(Document structure recognition data)
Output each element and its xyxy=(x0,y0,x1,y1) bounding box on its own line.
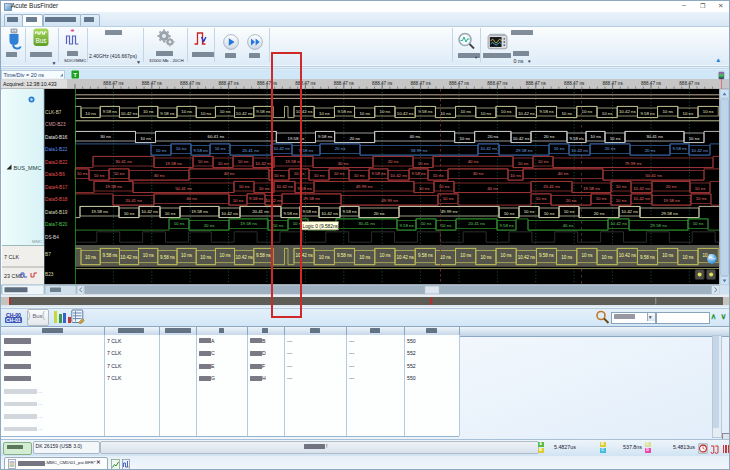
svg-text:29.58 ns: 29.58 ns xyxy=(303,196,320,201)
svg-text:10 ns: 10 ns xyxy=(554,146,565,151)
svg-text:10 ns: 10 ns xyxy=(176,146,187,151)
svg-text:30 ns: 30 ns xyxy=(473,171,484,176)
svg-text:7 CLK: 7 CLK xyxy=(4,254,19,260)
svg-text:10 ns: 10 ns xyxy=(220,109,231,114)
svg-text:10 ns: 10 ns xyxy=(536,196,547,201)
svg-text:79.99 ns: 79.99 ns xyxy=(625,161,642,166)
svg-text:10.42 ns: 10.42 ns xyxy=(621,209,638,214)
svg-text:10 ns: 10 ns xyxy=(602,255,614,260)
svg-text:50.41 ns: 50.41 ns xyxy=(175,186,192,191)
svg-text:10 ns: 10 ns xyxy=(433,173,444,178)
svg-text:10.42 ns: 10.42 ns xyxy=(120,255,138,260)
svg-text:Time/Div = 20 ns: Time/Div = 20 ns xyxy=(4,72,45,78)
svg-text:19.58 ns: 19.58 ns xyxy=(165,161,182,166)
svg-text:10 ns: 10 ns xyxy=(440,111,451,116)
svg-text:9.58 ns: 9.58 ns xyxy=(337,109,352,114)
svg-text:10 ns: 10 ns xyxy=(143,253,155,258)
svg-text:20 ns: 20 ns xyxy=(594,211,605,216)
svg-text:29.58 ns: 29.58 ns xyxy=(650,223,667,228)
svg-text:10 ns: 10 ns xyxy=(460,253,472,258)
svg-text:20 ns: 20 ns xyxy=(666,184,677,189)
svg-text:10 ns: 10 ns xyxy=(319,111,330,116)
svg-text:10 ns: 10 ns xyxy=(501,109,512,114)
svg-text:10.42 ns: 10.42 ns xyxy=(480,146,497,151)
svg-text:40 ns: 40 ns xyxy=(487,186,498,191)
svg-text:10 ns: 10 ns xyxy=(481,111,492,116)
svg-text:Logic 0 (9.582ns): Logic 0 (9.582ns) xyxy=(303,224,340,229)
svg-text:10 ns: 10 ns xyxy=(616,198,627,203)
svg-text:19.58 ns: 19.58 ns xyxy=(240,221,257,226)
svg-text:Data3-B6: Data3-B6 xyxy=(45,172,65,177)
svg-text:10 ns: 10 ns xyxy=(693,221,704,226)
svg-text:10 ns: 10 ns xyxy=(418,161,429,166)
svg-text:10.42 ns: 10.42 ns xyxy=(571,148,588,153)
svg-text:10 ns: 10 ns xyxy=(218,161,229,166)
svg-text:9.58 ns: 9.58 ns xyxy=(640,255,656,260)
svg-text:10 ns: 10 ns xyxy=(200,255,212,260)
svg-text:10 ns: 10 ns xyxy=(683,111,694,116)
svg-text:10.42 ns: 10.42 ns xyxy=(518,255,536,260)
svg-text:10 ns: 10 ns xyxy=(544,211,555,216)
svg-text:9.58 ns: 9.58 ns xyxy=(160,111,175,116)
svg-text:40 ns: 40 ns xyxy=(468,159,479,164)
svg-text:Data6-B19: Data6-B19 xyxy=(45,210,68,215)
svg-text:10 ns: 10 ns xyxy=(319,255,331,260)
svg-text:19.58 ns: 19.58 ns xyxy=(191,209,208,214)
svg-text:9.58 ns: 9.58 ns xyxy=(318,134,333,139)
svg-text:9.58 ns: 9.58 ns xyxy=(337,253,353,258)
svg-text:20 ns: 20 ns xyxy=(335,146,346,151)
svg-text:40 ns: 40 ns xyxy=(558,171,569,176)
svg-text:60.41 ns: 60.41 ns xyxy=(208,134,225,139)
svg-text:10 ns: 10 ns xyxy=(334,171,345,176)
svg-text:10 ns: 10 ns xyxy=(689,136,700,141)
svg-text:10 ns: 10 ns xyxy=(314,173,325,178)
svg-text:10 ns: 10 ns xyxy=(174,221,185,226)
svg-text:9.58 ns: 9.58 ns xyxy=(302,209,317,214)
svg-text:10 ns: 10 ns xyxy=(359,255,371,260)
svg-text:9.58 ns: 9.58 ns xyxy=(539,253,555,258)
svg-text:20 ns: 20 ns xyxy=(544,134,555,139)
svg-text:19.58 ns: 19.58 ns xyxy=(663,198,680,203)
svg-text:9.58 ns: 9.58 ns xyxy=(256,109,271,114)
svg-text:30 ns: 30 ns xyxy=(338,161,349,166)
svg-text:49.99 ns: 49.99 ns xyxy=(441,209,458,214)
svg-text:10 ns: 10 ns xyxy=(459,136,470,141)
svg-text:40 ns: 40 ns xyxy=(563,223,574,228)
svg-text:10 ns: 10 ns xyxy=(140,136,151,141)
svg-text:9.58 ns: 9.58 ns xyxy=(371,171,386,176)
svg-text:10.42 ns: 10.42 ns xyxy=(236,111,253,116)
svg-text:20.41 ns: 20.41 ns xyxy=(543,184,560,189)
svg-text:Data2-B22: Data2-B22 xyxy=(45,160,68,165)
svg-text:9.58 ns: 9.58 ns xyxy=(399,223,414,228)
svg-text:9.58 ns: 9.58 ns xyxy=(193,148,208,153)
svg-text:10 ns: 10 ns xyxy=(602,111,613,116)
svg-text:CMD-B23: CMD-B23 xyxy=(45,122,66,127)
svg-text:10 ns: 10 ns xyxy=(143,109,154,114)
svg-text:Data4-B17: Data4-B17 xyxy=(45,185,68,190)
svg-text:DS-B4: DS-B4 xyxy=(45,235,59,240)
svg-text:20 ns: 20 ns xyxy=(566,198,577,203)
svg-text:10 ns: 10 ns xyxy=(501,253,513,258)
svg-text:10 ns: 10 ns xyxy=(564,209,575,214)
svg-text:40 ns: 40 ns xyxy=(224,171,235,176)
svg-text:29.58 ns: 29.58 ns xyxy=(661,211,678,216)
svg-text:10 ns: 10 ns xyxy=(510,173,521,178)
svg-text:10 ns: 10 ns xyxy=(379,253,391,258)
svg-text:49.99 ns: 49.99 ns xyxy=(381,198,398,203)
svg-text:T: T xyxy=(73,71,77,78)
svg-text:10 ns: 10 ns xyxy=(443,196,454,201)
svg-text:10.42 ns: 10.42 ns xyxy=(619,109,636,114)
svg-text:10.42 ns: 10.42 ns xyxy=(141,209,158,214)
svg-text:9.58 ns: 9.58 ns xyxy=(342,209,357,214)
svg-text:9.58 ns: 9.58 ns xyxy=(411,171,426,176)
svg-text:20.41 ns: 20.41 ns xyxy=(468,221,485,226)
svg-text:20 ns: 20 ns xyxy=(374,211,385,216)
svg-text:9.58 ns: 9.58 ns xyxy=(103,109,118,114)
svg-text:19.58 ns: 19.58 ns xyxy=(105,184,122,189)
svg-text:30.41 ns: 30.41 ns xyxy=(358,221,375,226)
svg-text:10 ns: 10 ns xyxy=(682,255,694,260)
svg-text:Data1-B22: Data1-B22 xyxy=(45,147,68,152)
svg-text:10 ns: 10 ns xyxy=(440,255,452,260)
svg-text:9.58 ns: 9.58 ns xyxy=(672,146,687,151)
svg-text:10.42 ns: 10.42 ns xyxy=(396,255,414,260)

Exercise brief:
From the first line to the last, return the records exactly and leave the pictures behind.

Expected answer:
Output each element and its xyxy=(x0,y0,x1,y1) bounding box on its own line.
svg-text:29.58 ns: 29.58 ns xyxy=(303,196,320,201)
svg-text:10 ns: 10 ns xyxy=(554,146,565,151)
svg-text:10 ns: 10 ns xyxy=(176,146,187,151)
svg-text:30 ns: 30 ns xyxy=(473,171,484,176)
svg-text:7 CLK: 7 CLK xyxy=(4,254,19,260)
svg-text:10 ns: 10 ns xyxy=(220,109,231,114)
svg-text:10 ns: 10 ns xyxy=(536,196,547,201)
svg-text:79.99 ns: 79.99 ns xyxy=(625,161,642,166)
svg-text:10.42 ns: 10.42 ns xyxy=(621,209,638,214)
svg-text:10 ns: 10 ns xyxy=(602,255,614,260)
svg-text:50.41 ns: 50.41 ns xyxy=(175,186,192,191)
svg-text:10 ns: 10 ns xyxy=(433,173,444,178)
svg-text:10.42 ns: 10.42 ns xyxy=(120,255,138,260)
svg-text:Time/Div = 20 ns: Time/Div = 20 ns xyxy=(4,72,45,78)
svg-text:19.58 ns: 19.58 ns xyxy=(165,161,182,166)
svg-text:10 ns: 10 ns xyxy=(440,111,451,116)
svg-text:9.58 ns: 9.58 ns xyxy=(337,109,352,114)
svg-text:10 ns: 10 ns xyxy=(143,253,155,258)
svg-text:20 ns: 20 ns xyxy=(594,211,605,216)
svg-text:29.58 ns: 29.58 ns xyxy=(650,223,667,228)
svg-text:10 ns: 10 ns xyxy=(460,253,472,258)
svg-text:20 ns: 20 ns xyxy=(666,184,677,189)
svg-text:10 ns: 10 ns xyxy=(319,111,330,116)
svg-text:10 ns: 10 ns xyxy=(501,109,512,114)
svg-text:10.42 ns: 10.42 ns xyxy=(480,146,497,151)
svg-text:40 ns: 40 ns xyxy=(487,186,498,191)
svg-text:10 ns: 10 ns xyxy=(481,111,492,116)
svg-text:Logic 0 (9.582ns): Logic 0 (9.582ns) xyxy=(303,224,340,229)
svg-text:10 ns: 10 ns xyxy=(616,198,627,203)
svg-text:19.58 ns: 19.58 ns xyxy=(240,221,257,226)
svg-text:Data3-B6: Data3-B6 xyxy=(45,172,65,177)
svg-text:10 ns: 10 ns xyxy=(693,221,704,226)
svg-text:10 ns: 10 ns xyxy=(418,161,429,166)
svg-text:10.42 ns: 10.42 ns xyxy=(571,148,588,153)
svg-text:10 ns: 10 ns xyxy=(218,161,229,166)
svg-text:9.58 ns: 9.58 ns xyxy=(640,255,656,260)
svg-text:10 ns: 10 ns xyxy=(200,255,212,260)
svg-text:10 ns: 10 ns xyxy=(683,111,694,116)
svg-text:10.42 ns: 10.42 ns xyxy=(518,255,536,260)
svg-text:10 ns: 10 ns xyxy=(544,211,555,216)
svg-text:9.58 ns: 9.58 ns xyxy=(160,111,175,116)
svg-text:40 ns: 40 ns xyxy=(468,159,479,164)
svg-text:Data6-B19: Data6-B19 xyxy=(45,210,68,215)
svg-text:10 ns: 10 ns xyxy=(319,255,331,260)
svg-text:19.58 ns: 19.58 ns xyxy=(191,209,208,214)
svg-text:9.58 ns: 9.58 ns xyxy=(318,134,333,139)
svg-text:9.58 ns: 9.58 ns xyxy=(337,253,353,258)
svg-text:20 ns: 20 ns xyxy=(335,146,346,151)
svg-text:40 ns: 40 ns xyxy=(558,171,569,176)
svg-text:60.41 ns: 60.41 ns xyxy=(208,134,225,139)
svg-text:10 ns: 10 ns xyxy=(334,171,345,176)
svg-text:10 ns: 10 ns xyxy=(689,136,700,141)
svg-text:10 ns: 10 ns xyxy=(314,173,325,178)
svg-text:10 ns: 10 ns xyxy=(174,221,185,226)
svg-text:9.58 ns: 9.58 ns xyxy=(302,209,317,214)
svg-text:10 ns: 10 ns xyxy=(359,255,371,260)
svg-text:9.58 ns: 9.58 ns xyxy=(539,253,555,258)
svg-text:20 ns: 20 ns xyxy=(544,134,555,139)
svg-text:19.58 ns: 19.58 ns xyxy=(663,198,680,203)
svg-text:9.58 ns: 9.58 ns xyxy=(256,109,271,114)
svg-text:30 ns: 30 ns xyxy=(338,161,349,166)
svg-text:49.99 ns: 49.99 ns xyxy=(441,209,458,214)
svg-text:10 ns: 10 ns xyxy=(459,136,470,141)
svg-text:40 ns: 40 ns xyxy=(563,223,574,228)
svg-text:10 ns: 10 ns xyxy=(140,136,151,141)
svg-text:9.58 ns: 9.58 ns xyxy=(371,171,386,176)
svg-text:10.42 ns: 10.42 ns xyxy=(236,111,253,116)
svg-text:20.41 ns: 20.41 ns xyxy=(543,184,560,189)
svg-text:Data2-B22: Data2-B22 xyxy=(45,160,68,165)
svg-text:9.58 ns: 9.58 ns xyxy=(399,223,414,228)
svg-text:9.58 ns: 9.58 ns xyxy=(193,148,208,153)
svg-text:10 ns: 10 ns xyxy=(602,111,613,116)
svg-text:CMD-B23: CMD-B23 xyxy=(45,122,66,127)
svg-text:10 ns: 10 ns xyxy=(143,109,154,114)
svg-text:Data4-B17: Data4-B17 xyxy=(45,185,68,190)
svg-text:DS-B4: DS-B4 xyxy=(45,235,59,240)
svg-text:20 ns: 20 ns xyxy=(566,198,577,203)
svg-text:10 ns: 10 ns xyxy=(501,253,513,258)
svg-text:10 ns: 10 ns xyxy=(564,209,575,214)
svg-text:40 ns: 40 ns xyxy=(224,171,235,176)
svg-text:29.58 ns: 29.58 ns xyxy=(661,211,678,216)
svg-text:10 ns: 10 ns xyxy=(510,173,521,178)
svg-text:10 ns: 10 ns xyxy=(379,253,391,258)
svg-text:49.99 ns: 49.99 ns xyxy=(381,198,398,203)
svg-text:T: T xyxy=(73,71,77,78)
svg-text:10 ns: 10 ns xyxy=(443,196,454,201)
svg-text:10.42 ns: 10.42 ns xyxy=(619,109,636,114)
svg-text:10.42 ns: 10.42 ns xyxy=(141,209,158,214)
svg-text:9.58 ns: 9.58 ns xyxy=(342,209,357,214)
svg-text:9.58 ns: 9.58 ns xyxy=(411,171,426,176)
svg-text:20.41 ns: 20.41 ns xyxy=(468,221,485,226)
svg-text:20 ns: 20 ns xyxy=(374,211,385,216)
svg-text:9.58 ns: 9.58 ns xyxy=(103,109,118,114)
svg-text:19.58 ns: 19.58 ns xyxy=(105,184,122,189)
svg-text:30.41 ns: 30.41 ns xyxy=(358,221,375,226)
svg-text:10 ns: 10 ns xyxy=(682,255,694,260)
svg-text:Data1-B22: Data1-B22 xyxy=(45,147,68,152)
svg-text:10 ns: 10 ns xyxy=(440,255,452,260)
svg-text:9.58 ns: 9.58 ns xyxy=(672,146,687,151)
svg-text:10.42 ns: 10.42 ns xyxy=(396,255,414,260)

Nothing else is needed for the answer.